When Edley’s leave of absence began, many scholars predicted that he would return to his life’s work as soon as medically feasible.

“With an intellect second to none, great understanding of both law and politics, many friends and admirers in powerful positions and an ability to visualize and accomplish things that others would never try, he will be a great asset to the lagging struggle for educational equity when he recovers [from cancer],” said Dr. Gary Orfield of the University of California, Los Angeles, who added in 2013, “[Edley] is one of a kind. We need him.”

Prior to joining UC-Berkeley as law school dean, Edley spent more than two decades as a Harvard Law School professor. There, he and Orfield, also then at Harvard, founded the Civil Rights Project in the aftermath of a 1996 court ruling that squelched race-conscious admission policies at many universities. The case stemmed from a reverse affirmative action lawsuit filed by White student Cheryl Hopwood, who was denied admission to the University of Texas law school. The U.S. Court of Appeals for the Fifth Circuit ruled against the UT practices.

Nevertheless, the Civil Rights Project (CRP) at Harvard provided research to policymakers focused on racial and ethnic inequities. By 2003, multiple friend-of-the-court briefs in a U.S. Supreme Court case involving the University of Michigan cited CRP research showing the impact and benefits of racial diversity in higher education. Ultimately, the Supreme Court justices cited CRP in the majority opinion that upheld the university’s use of affirmative action in admissions.

Edley and Orfield were among the 2012 winners of the Dr.

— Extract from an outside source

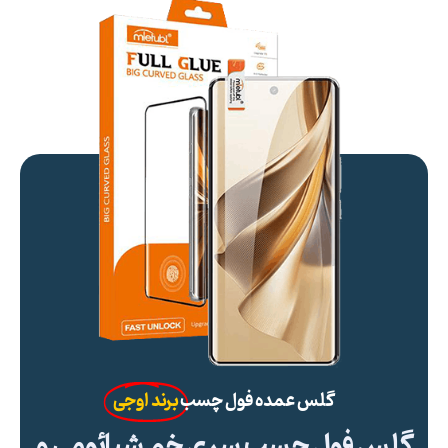
گلس عمده فول چسب
برند اوجی
گلس فول چسب سری خم شیائومی و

John Hope Franklin award, the Diverse annual recognition for excellence in higher education.

Today, Orfield is co-director of the current iteration of CRP, which has a revised named. The entity moved with him to UCLA, where he is a distinguished research professor of education, law, political science and urban planning.

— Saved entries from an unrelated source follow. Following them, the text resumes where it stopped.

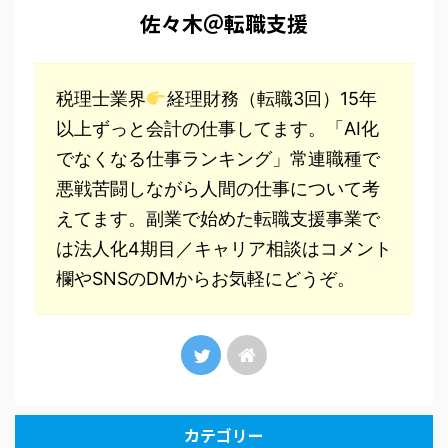
佐々木＠転職支援
税理士業界
経理財務（転職3回）15年
以上ずっと会計の仕事してます。「AI化
でなくなる仕事ランキング」常連職種で
悪戦苦闘しながら人間の仕事について考
えてます。副業で始めた転職支援事業で
は法人化4期目／キャリア相談はコメント
欄やSNSのDMからお気軽にどうぞ。
カテゴリー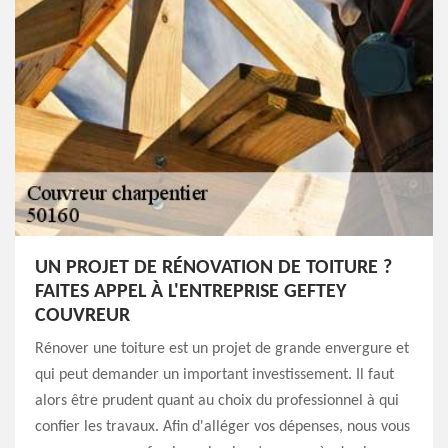
UN PROJET DE RÉNOVATION DE TOITURE ?
FAITES APPEL À L'ENTREPRISE GEFTEY
COUVREUR
Rénover une toiture est un projet de grande envergure et
qui peut demander un important investissement. Il faut
alors être prudent quant au choix du professionnel à qui
confier les travaux. Afin d'alléger vos dépenses, nous vous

Meanwhile, Edley returned to the UC-Berkeley law faculty following his medical leave and has taught at least one course there for four consecutive semesters, including this one. The courses include administrative law principles and a seminar on educational policy and law. A year ago, he and UC President Emeritus Mark Yudof, who now teaches law at UC-Berkeley, partnered in the classroom on a seminar course titled, “Education Law Policy and Reform: Regulatory and Statutory Design.”

At the Opportunity Institute, the governing board features a slate of high-profile people, who, like Edley, have strong ties to academia. They include Yudof; Robert Reich, Chancellor’s Professor of Public Policy at UC-Berkeley and former secretary of labor during the Clinton administration; Bill Richardson, the senior fellow for Latin America at Rice University’s James A. Baker III Institute for Public Policy and former governor of New Mexico; and Thomas A. Saenz, a former adjunct law instructor at the University of Southern California who’s currently president and general counsel of the Mexican American Legal Defense and Educational Fund.

The other co-founder of Opportunity Institute is Ann O’Leary, a senior policy adviser to Hillary Clinton’s presidential campaign. Edley previously held roles in two White House administrations and in two presidential transitions working on domestic and economic policy issues.

With backing from multiple charitable foundations, the Opportunity Institute has a $9 million budget. Most of the staff is in Berkeley, but a few are based in Washington, D.C.